Alors que des centaines de milliers de joueurs vidéo se fraient un chemin au Gamescom, le salon international de jeux vidéo de Cologne (ouest), un groupe trié sur le volet rejoint des salons VIP pour parler tactique et argent : les professionnels de l'eSport.
Phénomène en pleine expansion dans la sphère du jeu vidéo en ligne, l'eSport réunit des équipes de joueurs professionnels qui se disputent des prix et de coquettes sommes d'argent devant un public virtuel gigantesque ou même devant des dizaines de milliers de personnes réelles réunies pour l'occasion.

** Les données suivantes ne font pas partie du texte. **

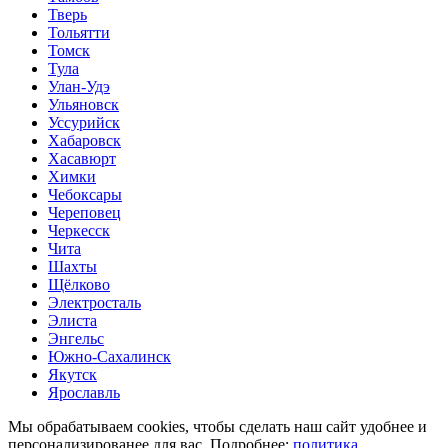
Тверь
Тольятти
Томск
Тула
Улан-Удэ
Ульяновск
Уссурийск
Хабаровск
Хасавюрт
Химки
Чебоксары
Череповец
Черкесск
Чита
Шахты
Щёлково
Электросталь
Элиста
Энгельс
Южно-Сахалинск
Якутск
Ярославль
Мы обрабатываем cookies, чтобы сделать наш сайт удобнее и
персонализированее для вас. Подробнее:
политика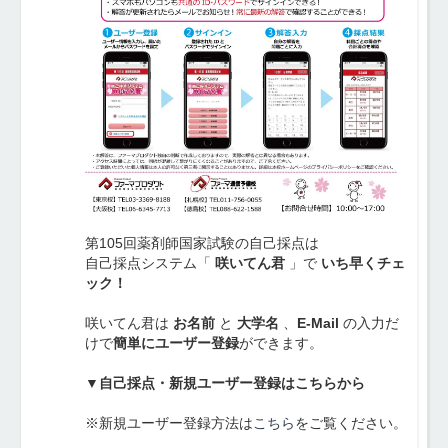
第105回薬剤師国家試験の自己採点は
自己採点システム「
咲いてん君
」で
いち早くチェ
ック！
咲いてん君は
お名前
と
大学名
、
E-Mail
の入力だ
けで
簡単にユーザー登録
ができます。
▼自己採点・新規ユーザー登録はこちらから
※新規ユーザー登録方法は
こちら
をご覧ください。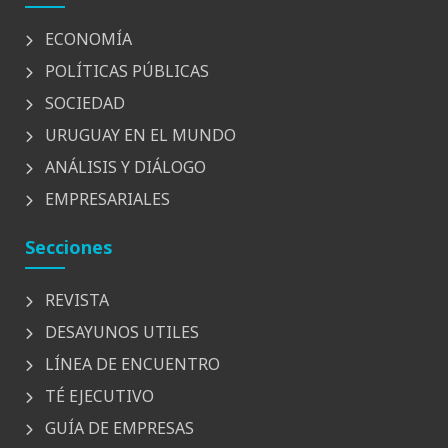
ECONOMÍA
POLÍTICAS PÚBLICAS
SOCIEDAD
URUGUAY EN EL MUNDO
ANÁLISIS Y DIÁLOGO
EMPRESARIALES
Secciones
REVISTA
DESAYUNOS UTILES
LÍNEA DE ENCUENTRO
TÉ EJECUTIVO
GUÍA DE EMPRESAS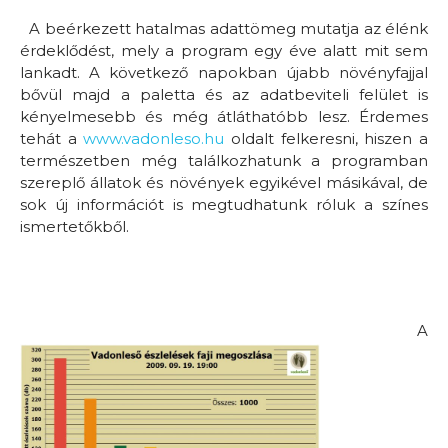
A beérkezett hatalmas adattömeg mutatja az élénk
érdeklődést, mely a program egy éve alatt mit sem
lankadt. A következő napokban újabb növényfajjal
bővül majd a paletta és az adatbeviteli felület is
kényelmesebb és még átláthatóbb lesz. Érdemes
tehát a
www.vadonleso.hu
oldalt felkeresni, hiszen a
természetben még találkozhatunk a programban
szereplő állatok és növények egyikével másikával, de
sok új információt is megtudhatunk róluk a színes
ismertetőkből.
A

Jeune homme svelte de 23 ans originaire de Slovaquie, Martin Styk aurait très bien pu passer inaperçu s'il n'était son maillot de foot rouge vif avec les logos de ses sponsors comme Vodafone (LON:VOD) et Dr. Pepper.
Sous son pseudo en ligne de Styko, la société allemande d'eSport mousesports l'a embauché début août pour ses talents en matière de tirs tactiques à Counter-Strike.
"Ce n'est vraiment pas une tache facile que de devenir ce genre de joueur mais jusqu'ici, je peux dire que ça vaut vraiment le coup", s'enthousiasme le jeune homme.
Il consacre jusqu'à dix heures par jour à pratiquer son jeu vidéo en ligne, un rythme qu'il tient depuis que l'eSport est devenu son emploi à plein temps, il y a deux ans.
- 'Nous vivons un rêve' -
Outre la nécessité de maintenir leur pratique au top-niveau, les joueurs professionnels entretiennent des liens étroits avec leurs fans, en diffusant des vidéos en direct de leurs exploits, en conversant en ligne sur leurs performances et en twittant sans cesse leurs activités quotidiennes.
Malgré la pression et la disponibilité vis-à-vis des fans, les bénéfices financiers pour un joueur professionnel peuvent être attractifs, avec des déplacements tous frais payés pour des tournois ou des salons comme le Gamescom. Mousesports y joue des matches amicaux contre l'équipe adversaire de Flipsid3 Tactics.
"Nous les joueurs, nous vivons un rêve quand nous sommes en déplacement", estime M. Styk. "C'est peut-être quelque chose qui ne durera pas éternellement, mais je veux en profiter au maximum", poursuit-il.
Le Danois Saief Al-Faour, dont l'équipe Meet your Makers a remporté le titre de champion du monde à Battlefield 4 lors du Gamescom de 2014, s'est toujours montré un peu plus prudent, même au sommet de sa carrière de joueur.
Âgé maintenant de 32 ans, il n'a jamais renoncé à son emploi de développeur de logiciels, même lorsque les gains tirés des jeux vidéo se multipliaient.
Finalement ce fut un choix raisonnable car la star de Battlefield a perdu de sa superbe et les gains ont fondu comme neige au soleil.
"J'ai toujours été un fan inconditionnel de Battlefield, je ne joue pas pour l'argent. Si je jouais pour l'argent, je jouerais à autre chose", souligne-t-il.
- Milliard -
Les jeux vidéo les plus populaires peuvent rapporter gros: au Gamescom quelque 237.000 dollars (200.000 euros) doivent être distribués aux vainqueurs d'un championnat de Rainbow Six, tandis que 350.000 dollars seront répartis entre les meilleurs de Playerunknown's Battlegrounds.
L'eSport "évolue beaucoup et on ne sait pas où cela va mener, où est la limite", juge M. Al-Faour.
Selon certaines estimations avancées lors de l'E3, un salon dédié aux jeux vidéo qui s'est tenu en juillet à Los Angeles, le chiffre d'affaires de l'eSport pourrait dépasser le milliard de dollars l'an prochain, soit cinq fois le chiffre d'affaires de 2015.
L'eSport sera officiellement présent aux jeux asiatiques de Hangzhou, en Chine, en 2022, même si son arrivée aux jeux Olympiques en tant que discipline officielle semble encore loin.
De nouvelles spécialisations se créent avec le boom de cette activité: on peut travailler comme dénicheur de talent pour les grosses équipes ou proposer des analyses d'événements en direct.
Toutefois, modère Fabian Robbe, un jeune homme de 21 ans joueur de Call of Duty, "avoir beaucoup d'argent ou avoir de nombreux fans n'est pas le but. Ce qui est important c'est de jouer et de rendre les gens heureux".
En tout état de cause, "seul 1% des gens peut-être parviennent" à vivre de l'eSport, remarque-t-il.